The start of the week saw Barclays Bank Botswana finally complete its transition to Absa Bank Botswana Limited.

The name change comes almost four years after main shareholder Barclays PLC announced it was ending its presence in Africa following 100 years in the continent.

Barclays PLC, a London based lender, was a 63.2 percent majority shareholder in Barclays Africa Group Limited (BAGL), which in turn operated in a number of African markets such as Botswana, South Africa, Kenya, Tanzania and Ghana.

Since the March 2016 announcement, Barclays PLC gradually reduced its controlling stake and has now become a minority shareholder.

In July 2018, Barclays changed its name back to Absa after the London bank sold the majority of its shares, which were primarily acquired by South Africa’s Public Investment Corporation.

The rebranding exercise was soon rolled out across the continent, with local operations starting their own rebranding late last year.

This came after local shareholders had in June 2019 approved changing the company’s name.
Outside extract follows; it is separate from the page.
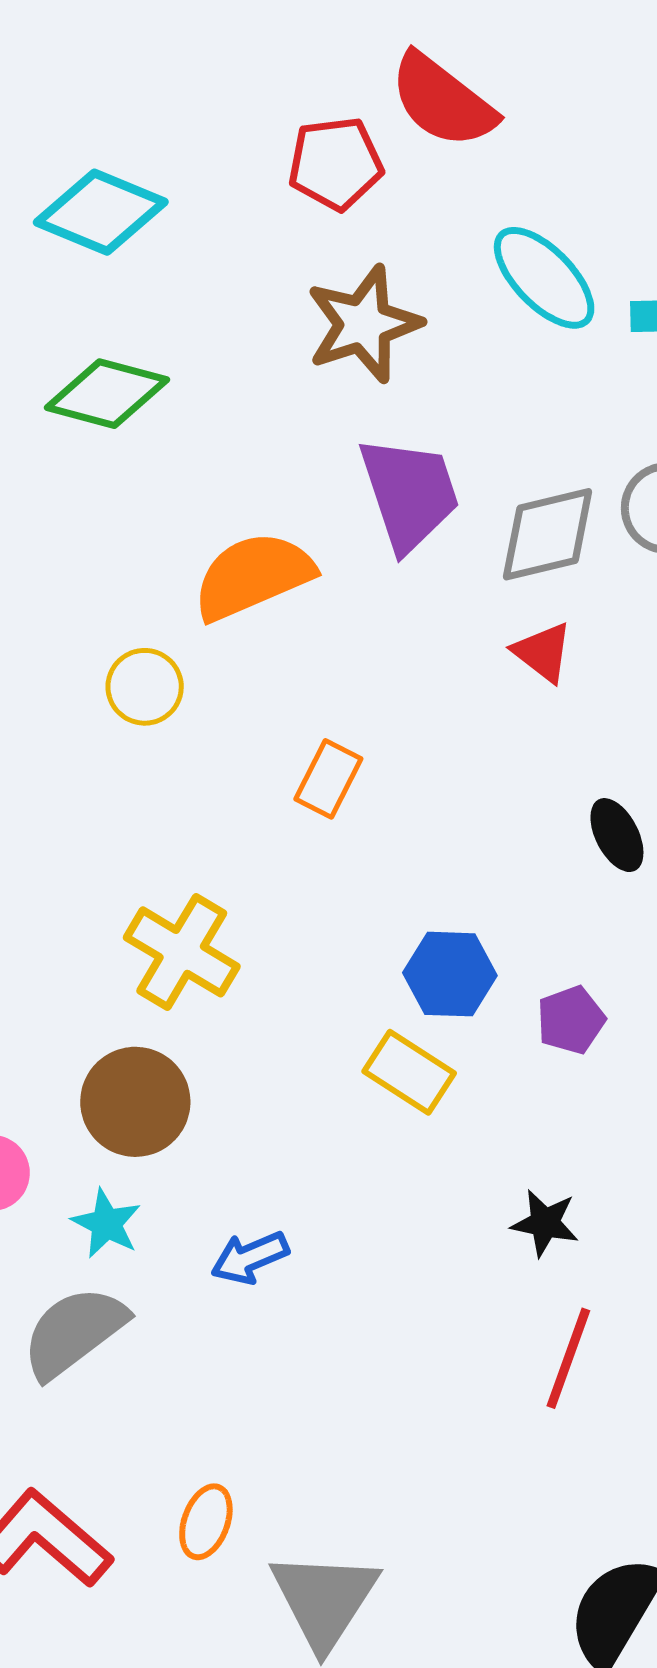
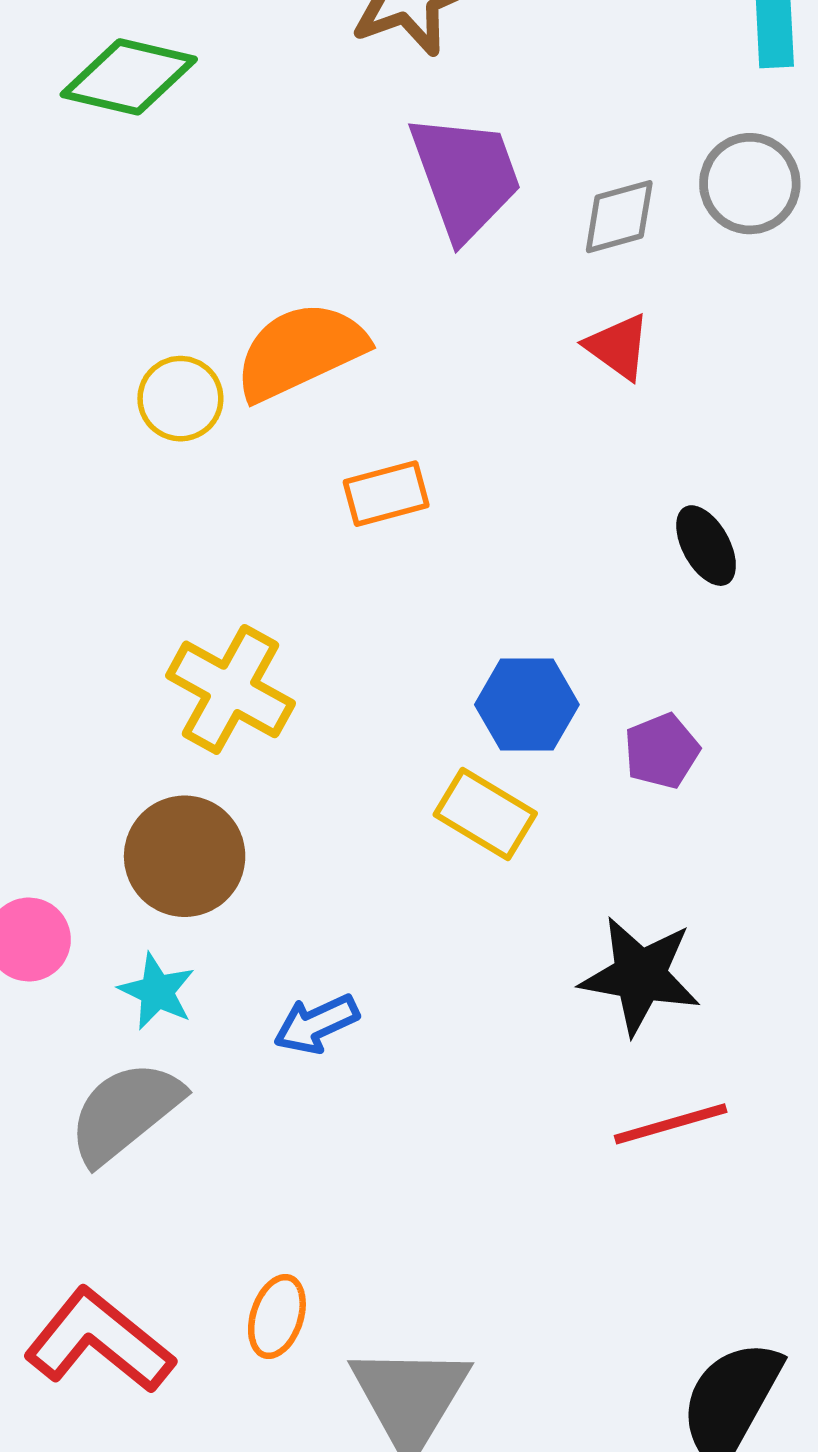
gray diamond: (548, 534) -> (619, 217), size x0.7
orange semicircle: (253, 576) -> (300, 351), moved
orange rectangle: (328, 779) -> (386, 494), turned 50
black star: (545, 1223) -> (640, 976), size x1.6
red line: (568, 1358) -> (671, 1124), turned 56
The bank also announced this week that it has obtained approval from the Companies and Intellectual Property Authority (CIPA) for the name change.
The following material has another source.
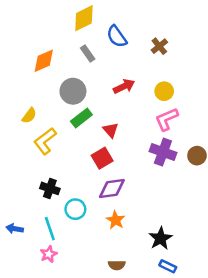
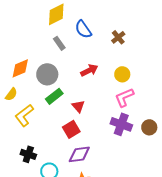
orange diamond: (44, 61) -> (20, 68), moved

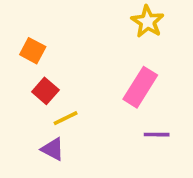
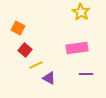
pink rectangle: (140, 87) -> (77, 48), turned 50
purple triangle: (53, 149) -> (49, 78), moved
Despite the new look, the bank’s executives have stressed operations will continue as they did under the previous name.

According to the bank’s Public and Media Relations Manager, Spencer Moreri, the whole separation exercise for local operations cost a total of P16 million as of June 2019.

However, as the company is still on closed period, Moreri explained that the final amount spent will only be disclosed when Absa releases its financial results, which is expected to take place next month.